**Prompt:**
The copy you return should hold only the lines from the top of the data below through the line with "e comité d’entreprise", each duplicated exactly and with no pictures.

**Dataset excerpts:**

────────────────────

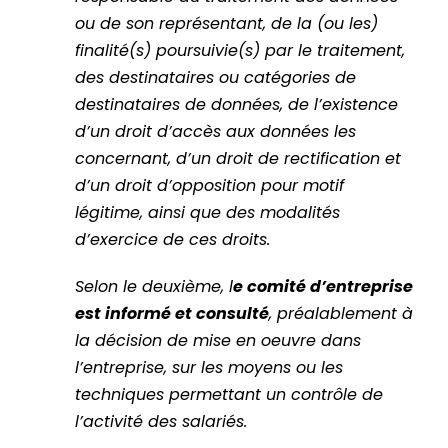
ou de son représentant, de la (ou les)
finalité(s) poursuivie(s) par le traitement,
des destinataires ou catégories de
destinataires de données, de l’existence
d’un droit d’accès aux données les
concernant, d’un droit de rectification et
d’un droit d’opposition pour motif
légitime, ainsi que des modalités
d’exercice de ces droits.
Selon le deuxième, l
e comité d’entreprise
est informé et consulté
, préalablement à
la décision de mise en oeuvre dans
l’entreprise, sur les moyens ou les
techniques permettant un contrôle de
l’activité des salariés.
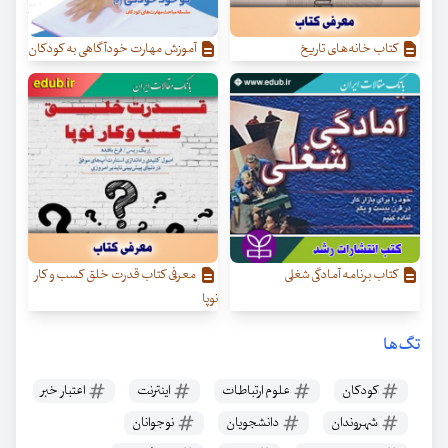
کتاب خانه‌های تاریخ
آموزش مهارت خودآگاهی به کودکان
کتاب برنامه آمادگی شغلی
معرفی کتاب قدرت خلق کسب‌ و کار
نوپا
تگ‌ها
کودکان
علوم ارتباطات
اینترنت
اعتبار خبر
شهروندان
دانشجویان
نوجوانان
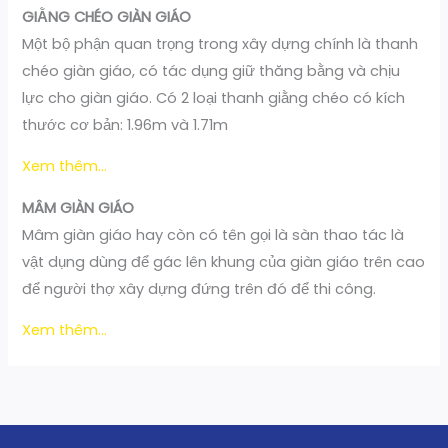
GIẰNG CHÉO GIÀN GIÁO
Một bộ phận quan trọng trong xây dựng chính là thanh
chéo giàn giáo, có tác dụng giữ thăng bằng và chịu
lực cho giàn giáo. Có 2 loại thanh giằng chéo có kích
thước cơ bản: 1.96m và 1.71m
Xem thêm…
MÂM GIÀN GIÁO
Mâm giàn giáo hay còn có tên gọi là sàn thao tác là
vật dụng dùng để gác lên khung của giàn giáo trên cao
để người thợ xây dựng đứng trên đó để thi công.
Xem thêm…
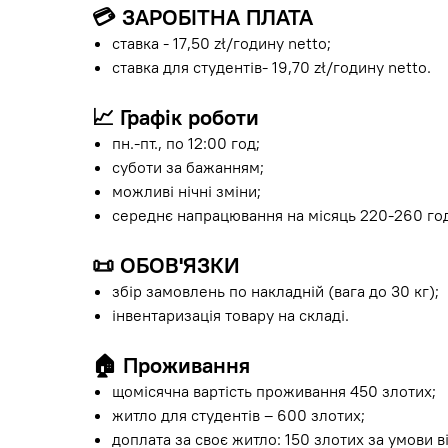
💳
ЗАРОБІТНА ПЛАТА
ставка - 17,50 zł/годину netto;
ставка для студентів- 19,70 zł/годину netto.
📈
Графік роботи
пн.-пт., по 12:00 год;
суботи за бажанням;
можливі нічні зміни;
середнє напрацювання на місяць 220-260 го
📜
ОБОВ'ЯЗКИ
збір замовлень по накладній (вага до 30 кг);
інвентаризація товару на складі.
🏠
Проживання
щомісячна вартість проживання 450 злотих;
житло для студентів – 600 злотих;
доплата за своє житло: 150 злотих за умови 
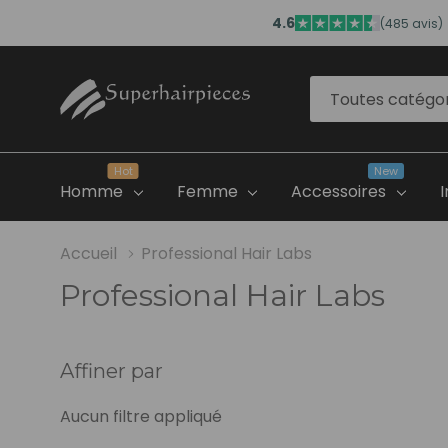
4.6
(485 avis)
Toutes
Rechercher
catégories
Hot
New
Homme
Femme
Accessoires
Accueil
Professional Hair Labs
Professional Hair Labs
Créez Votre Compte
FAQ
Professionnel
Commencer Ici
Affiner par
Avis Et Témoigna
Aucun filtre appliqué
Contactez-Nous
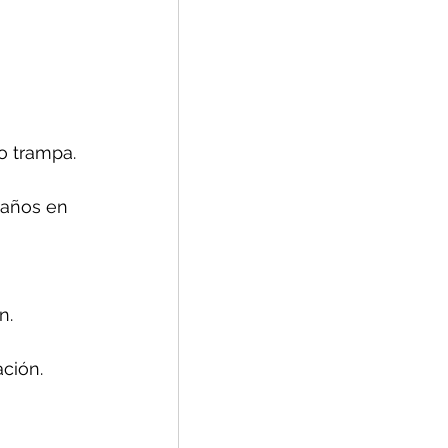
o trampa.
daños en 
n.
ción.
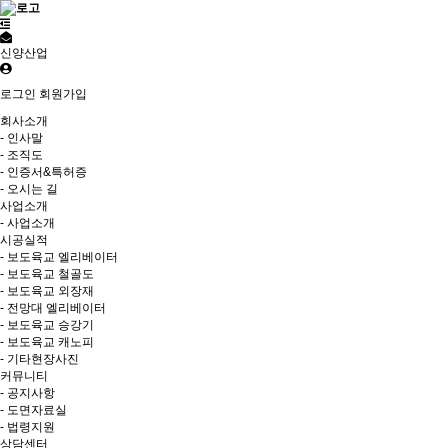
신양산업
로그인
회원가입
회사소개
- 인사말
- 조직도
- 인증서&특허증
- 오시는 길
사업소개
- 사업소개
시공실적
- 보도육교 엘리베이터
- 보도육교 철골도
- 보도육교 외장재
- 전망대 엘리베이터
- 보도육교 승강기
- 보도육교 캐노피
- 기타현장사진
커뮤니티
- 공지사항
- 도면자료실
- 법령지원
상담센터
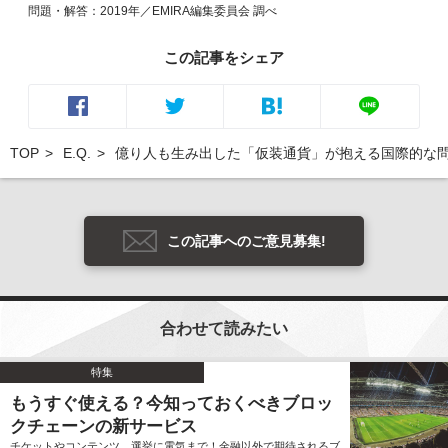
問題・解答：2019年／EMIRA編集委員会 調べ
この記事をシェア
TOP
E.Q.
億り人も生み出した「仮装通貨」が抱える国際的な
この記事へのご意見募集!
合わせて読みたい
特集
もうすぐ使える？今知っておくべきブロッ
クチェーンの新サービス
チケットやコンテンツ、選挙に電気まで！金融以外で期待されるブ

────────────────────

**Response to this exercise:**
ou de son représentant, de la (ou les)
finalité(s) poursuivie(s) par le traitement,
des destinataires ou catégories de
destinataires de données, de l’existence
d’un droit d’accès aux données les
concernant, d’un droit de rectification et
d’un droit d’opposition pour motif
légitime, ainsi que des modalités
d’exercice de ces droits.
Selon le deuxième, l
e comité d’entreprise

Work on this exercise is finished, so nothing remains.